— What to produce —
Could you work out how many lines in the material below hold the word "compromis"? Give only the number in reply.
*** Supplied records ***
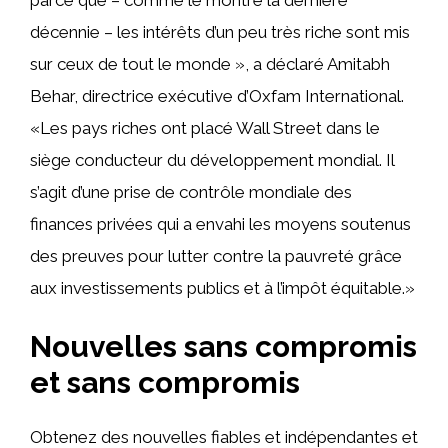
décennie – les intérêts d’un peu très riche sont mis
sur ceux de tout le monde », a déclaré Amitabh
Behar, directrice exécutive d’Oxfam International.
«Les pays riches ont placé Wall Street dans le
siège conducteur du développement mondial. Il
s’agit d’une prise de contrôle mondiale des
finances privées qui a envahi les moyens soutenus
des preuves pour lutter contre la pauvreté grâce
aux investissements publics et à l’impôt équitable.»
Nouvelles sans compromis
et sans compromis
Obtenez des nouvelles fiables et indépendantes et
*** End of Supplied records ***
*** Supplied records ***
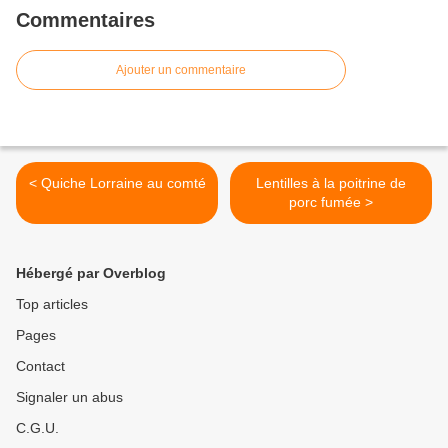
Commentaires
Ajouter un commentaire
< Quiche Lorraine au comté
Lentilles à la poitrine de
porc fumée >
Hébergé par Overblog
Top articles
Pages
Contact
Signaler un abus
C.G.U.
*** End of Supplied records ***
— Result for this exercise —
2